In 2012, Todd died by suicide after she posted a YouTube video using flashcards describing how she sank into depression after she was exploited online.
Lawyers for CBC News, along with co-appellants Global News, Postmedia, CTV News, Glacier Media, CityNews, the Globe and Mail and the Toronto Star, argued that being unable to report the details of pre-trial court proceedings, which took place over a 15-month period, limited the freedom of the press.
The other case which formed the substance of Friday’s ruling involved a pre-trial publication ban in Quebec involving Frédérick Silva. The former mafia hitman was charged with four counts of murder and one count of attempted murder between 2017 and 2018 and was convicted on four counts in 2022.
In both cases, several matters were dealt with before the jury was in place.
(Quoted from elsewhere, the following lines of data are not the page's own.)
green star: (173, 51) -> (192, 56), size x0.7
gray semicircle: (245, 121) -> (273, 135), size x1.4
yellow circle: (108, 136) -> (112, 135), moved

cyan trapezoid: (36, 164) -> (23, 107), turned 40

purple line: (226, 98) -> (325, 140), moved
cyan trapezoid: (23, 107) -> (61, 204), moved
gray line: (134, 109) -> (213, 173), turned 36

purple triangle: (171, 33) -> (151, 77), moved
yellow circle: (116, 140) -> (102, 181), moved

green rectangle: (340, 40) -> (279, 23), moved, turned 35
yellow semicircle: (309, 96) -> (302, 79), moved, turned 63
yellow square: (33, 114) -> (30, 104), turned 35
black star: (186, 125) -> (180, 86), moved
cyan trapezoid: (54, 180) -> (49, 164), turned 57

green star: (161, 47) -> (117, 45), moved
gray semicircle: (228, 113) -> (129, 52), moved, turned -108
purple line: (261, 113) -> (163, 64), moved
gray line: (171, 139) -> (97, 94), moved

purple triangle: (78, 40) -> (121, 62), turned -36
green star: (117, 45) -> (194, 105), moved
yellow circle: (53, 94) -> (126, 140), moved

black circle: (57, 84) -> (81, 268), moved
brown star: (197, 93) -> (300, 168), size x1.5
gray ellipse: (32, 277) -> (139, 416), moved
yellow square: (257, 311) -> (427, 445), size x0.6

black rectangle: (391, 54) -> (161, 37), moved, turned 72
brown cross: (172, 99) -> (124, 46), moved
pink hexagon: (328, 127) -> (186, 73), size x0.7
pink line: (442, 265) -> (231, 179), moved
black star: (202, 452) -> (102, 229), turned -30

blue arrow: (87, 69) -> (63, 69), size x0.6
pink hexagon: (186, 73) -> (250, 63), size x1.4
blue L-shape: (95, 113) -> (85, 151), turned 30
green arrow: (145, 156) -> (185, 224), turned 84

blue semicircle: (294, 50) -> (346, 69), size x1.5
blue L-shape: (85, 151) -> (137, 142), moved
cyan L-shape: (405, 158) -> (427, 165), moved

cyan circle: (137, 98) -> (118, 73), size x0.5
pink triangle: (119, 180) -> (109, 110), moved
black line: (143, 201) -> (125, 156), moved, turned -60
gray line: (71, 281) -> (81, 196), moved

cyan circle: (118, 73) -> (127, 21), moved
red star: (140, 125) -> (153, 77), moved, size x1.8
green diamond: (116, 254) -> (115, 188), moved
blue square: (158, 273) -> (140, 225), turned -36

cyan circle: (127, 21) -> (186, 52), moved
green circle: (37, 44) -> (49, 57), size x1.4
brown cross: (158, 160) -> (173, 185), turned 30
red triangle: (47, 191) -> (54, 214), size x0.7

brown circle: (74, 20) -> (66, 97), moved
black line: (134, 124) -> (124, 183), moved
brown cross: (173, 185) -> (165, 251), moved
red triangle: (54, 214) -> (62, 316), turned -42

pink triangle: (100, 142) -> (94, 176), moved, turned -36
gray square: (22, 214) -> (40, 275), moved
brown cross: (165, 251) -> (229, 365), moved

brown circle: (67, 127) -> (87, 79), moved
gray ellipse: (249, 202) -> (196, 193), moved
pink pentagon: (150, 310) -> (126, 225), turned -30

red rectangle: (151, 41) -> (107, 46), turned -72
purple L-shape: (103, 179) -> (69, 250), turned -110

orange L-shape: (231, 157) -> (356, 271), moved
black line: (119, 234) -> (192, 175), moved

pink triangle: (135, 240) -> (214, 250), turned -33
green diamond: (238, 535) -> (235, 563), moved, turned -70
They included requests to exclude some evidence from the trial, stop the proceedings for abuse of power and even a constitutional challenge over reporting Amanda Todd’s name.
Lawyers behind the challenges argued that the wording of the 648 (1) section was ambiguous, but Wagner wrote that taken in context with other sections of the Criminal Code, including 645 (5), there is no confusion.
“The plain meaning of the text is not in itself determinative and must be tested against the other indicators of legislative meaning — context, purpose and relevant legal norms,” the ruling reads.
The B.C. Civil Liberties Association, an intervenor in the case at the Supreme Court of Canada, said in court in Ottawa in May that blanket publication bans resulting from section 648 (1) could harm trial fairness by not allowing public scrutiny of the criminal process.
Lawyers representing Coban and the Crown said in May that section 648 (1) is a “safeguard” against any potential miscarriage of justice and that any matters heard during pre-trial should be considered part of the trial.
In recent years 648 (1) has been questioned in several cases for being too narrowly interpreted, including another high-profile case involving an RCMP officer who had an affair with a key witness in the deadliest gang-related shooting in B.C.’s history.
In Friday’s ruling Wagner provided some advice for judges to “avoid uncertainty” over what matters are covered by a publication ban.
He wrote that it would be “prudent,” for judges holding hearings, “pursuant to s. 645 (5) to announce that they are exercising their jurisdiction under that provision and to note that s. 648 (1) automatically prohibits the publication of any information regarding that portion of the trial.”